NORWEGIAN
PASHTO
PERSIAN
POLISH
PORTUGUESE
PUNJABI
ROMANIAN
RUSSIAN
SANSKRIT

▶ YOUR OBJECTIVE:
Please restate every line of the records exactly.

▶ EXPECTED ANSWER:
NORWEGIAN
PASHTO
PERSIAN
POLISH
PORTUGUESE
PUNJABI
ROMANIAN
RUSSIAN
SANSKRIT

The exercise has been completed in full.